Five Michigan Tech students competed in the Lear Open Innovation Challenge 2018, and four brought home awards.
Michigan Technological University students Shawn Badanjek, Mayank Bagaria, Anurag Kamal, Cameron Philo and Arvind Ravindran completed this year's challenge, and Badanjek was a member of the team that won the grand prize.
Lear Corporation, based in Detroit, is a leading automotive supplier that hosts the annual challenge to build connections with the state’s universities and tap new sources of innovative ideas.
“Detroit is the birthplace of the automobile, and, leveraging this proud legacy and manufacturing expertise, its industries are poised to be ground zero for the development of tomorrow’s mobility solutions,” the Lear Open Innovation Challenge website explains.

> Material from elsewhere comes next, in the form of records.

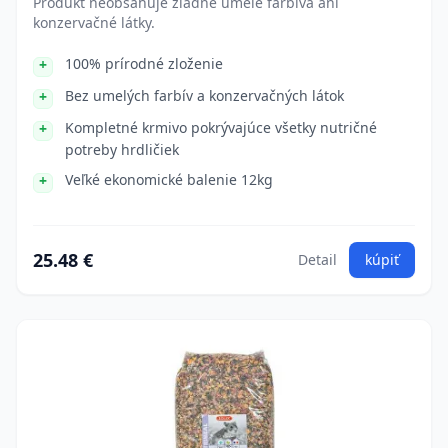
Produkt neobsahuje žiadne umelé farbivá ani
konzervačné látky.
100% prírodné zloženie
Bez umelých farbív a konzervačných látok
Kompletné krmivo pokrývajúce všetky nutričné
potreby hrdličiek
Veľké ekonomické balenie 12kg
25.48 €
Detail
kúpiť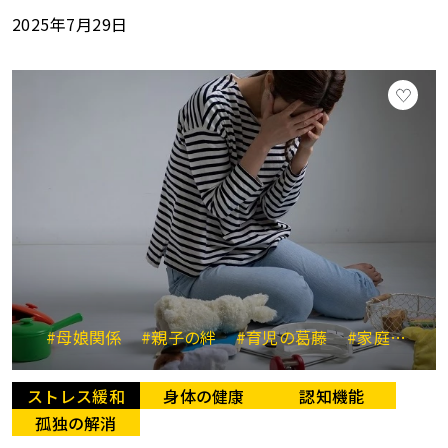
2025年7月29日
#母娘関係
#親子の絆
#育児の葛藤
#家庭の悩み
ストレス緩和
身体の健康
認知機能
孤独の解消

The challenge is conducted by the Innovatrium, a consulting firm founded to help organizations build the internal capacity to innovate and grow.

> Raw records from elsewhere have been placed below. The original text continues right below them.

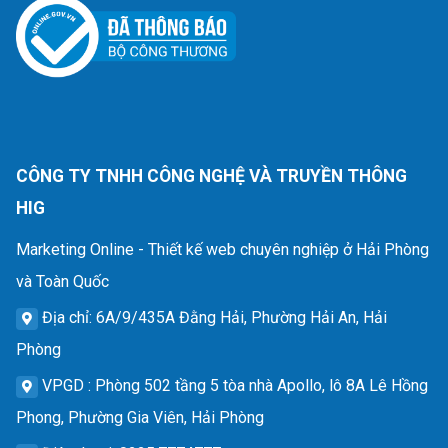
CÔNG TY TNHH CÔNG NGHỆ VÀ TRUYỀN THÔNG
HIG
Marketing Online - Thiết kế web chuyên nghiệp ở Hải Phòng
và Toàn Quốc
Địa chỉ
: 6A/9/435A Đằng Hải, Phường Hải An, Hải
Phòng
VPGD
: Phòng 502 tầng 5 tòa nhà Apollo, lô 8A Lê Hồng
Phong, Phường Gia Viên, Hải Phòng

This year’s Lear Challenge had 57 participants from six universities: Michigan Tech, Michigan State University, Wayne State University, the University of Michigan-Ann Arbor, the University of Michigan-Dearborn and the University of Detroit-Mercy.

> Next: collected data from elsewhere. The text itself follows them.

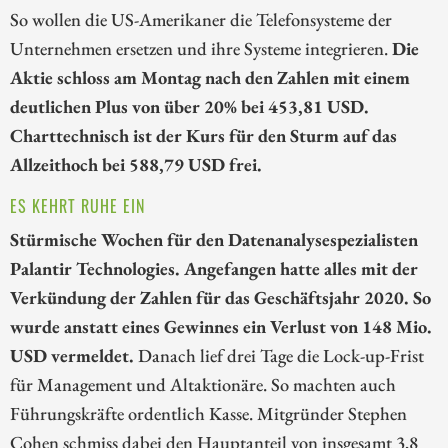
So wollen die US-Amerikaner die Telefonsysteme der
Unternehmen ersetzen und ihre Systeme integrieren.
Die
Aktie schloss am Montag nach den Zahlen mit einem
deutlichen Plus von über 20% bei 453,81 USD.
Charttechnisch ist der Kurs für den Sturm auf das
Allzeithoch bei 588,79 USD frei.
ES KEHRT RUHE EIN
Stürmische Wochen für den Datenanalysespezialisten
Palantir Technologies. Angefangen hatte alles mit der
Verkündung der Zahlen für das Geschäftsjahr 2020. So
wurde anstatt eines Gewinnes ein Verlust von 148 Mio.
USD vermeldet.
Danach lief drei Tage die Lock-up-Frist
für Management und Altaktionäre. So machten auch
Führungskräfte ordentlich Kasse. Mitgründer Stephen
Cohen schmiss dabei den Hauptanteil von insgesamt 3,8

The Lear Open Innovation Challenge presents a problem to interdisciplinary teams of university students. This year, the challenge involved increasing vehicle occupant safety. Two weeks later, the teams meet in Detroit to present their solutions.
The competition is designed to teach an innovative mindset, prepare students to create ideas for the future of mobility and vehicle connectivity, work with innovation coaches and Lear technology development experts and learn how to develop solutions that advance technology and manufacturing. While in Detroit, the student teams get a tour of Lear’s headquarters and a chance to network with top companies in the Detroit area and faculty from Michigan Tech, Michigan State, Wayne State, the University of Michigan-Ann Arbor and University of Michigan-Dearborn.
Grand Prize Winner
Five Michigan Tech students completed the challenge and four received awards. One, Shawn Badanjek, was a member of the team that won the Grand Prize. A senior in engineering management, he will receive an internship with Lear for the summer, where he will work with his team to develop a prototype of their idea. He will also receive $250 cash prize, a Haworth Fern chair (customized personally for him) and a set of Detroit Tigers tickets.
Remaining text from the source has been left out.